# WORK ITEM
The result should be a full, exact repeat of the entries, free of pictures.

(Dataset entries)
====================
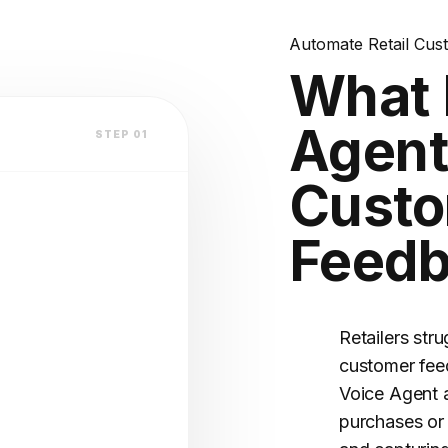
lation
k?
Automate Retail Cus
es?
What 
atform
Agent
STEP 01
Cust
Feed
V2.4 STABLE
OFILE
(Warm)
Retailers str
customer fee
Voice Agent 
purchases or 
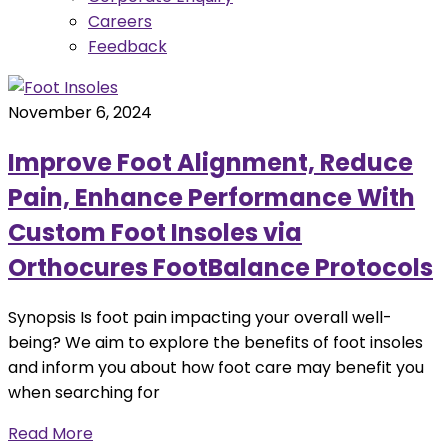
Careers
Feedback
November 6, 2024
Improve Foot Alignment, Reduce
Pain, Enhance Performance With
Custom Foot Insoles via
Orthocures FootBalance Protocols
Synopsis Is foot pain impacting your overall well-
being? We aim to explore the benefits of foot insoles
and inform you about how foot care may benefit you
when searching for
Read More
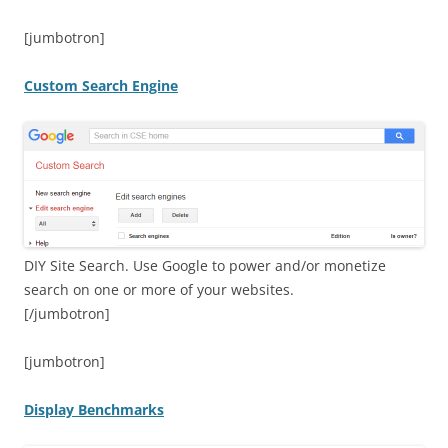
[jumbotron]
Custom Search Engine
DIY Site Search. Use Google to power and/or monetize
search on one or more of your websites.
[/jumbotron]
[jumbotron]
Display Benchmarks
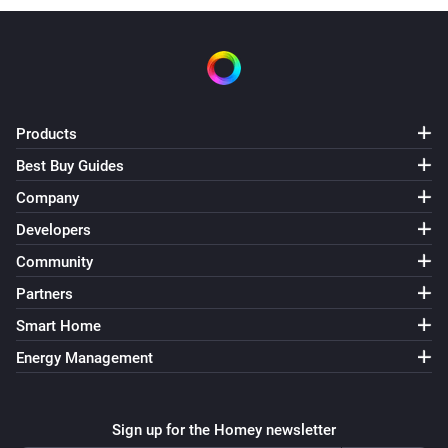
Products
Best Buy Guides
Company
Developers
Community
Partners
Smart Home
Energy Management
Sign up for the Homey newsletter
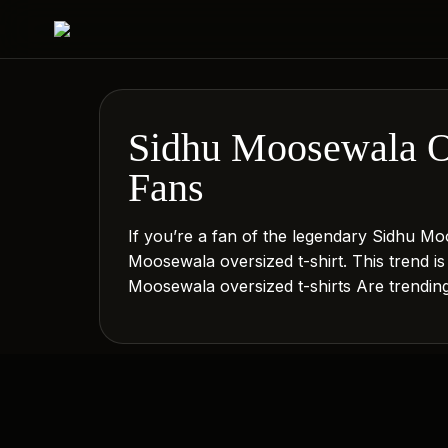
Sidhu Moosewala Ov
Fans
If you’re a fan of the legendary Sidhu Moo
Moosewala oversized t-shirt. This trend i
Moosewala oversized t-shirts Are trendi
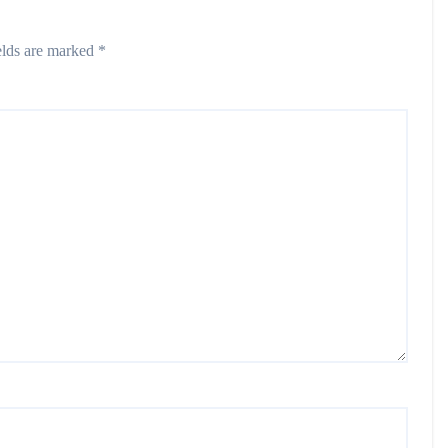
elds are marked
*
====================
# PROBLEM SOLUTION
lation
k?
Automate Retail Cus
es?
What 
atform
Agent
STEP 01
Cust
Feed
V2.4 STABLE
OFILE
(Warm)
Retailers str
customer fee
Voice Agent 
purchases or 
Careers
Feedback
November 6, 2024
Improve Foot Alignment, Reduce
Pain, Enhance Performance With
Custom Foot Insoles via
Orthocures FootBalance Protocols
Synopsis Is foot pain impacting your overall well-
being? We aim to explore the benefits of foot insoles
and inform you about how foot care may benefit you
when searching for
Read More
[jumbotron]
Custom Search Engine
DIY Site Search. Use Google to power and/or monetize
search on one or more of your websites.
[/jumbotron]
[jumbotron]
Display Benchmarks
Products
Best Buy Guides
Company
Developers
Community
Partners
Smart Home
Energy Management
Sign up for the Homey newsletter
Sidhu Moosewala Ov
Fans
If you’re a fan of the legendary Sidhu Moo
Moosewala oversized t-shirt. This trend i
Moosewala oversized t-shirts Are trendi
elds are marked
*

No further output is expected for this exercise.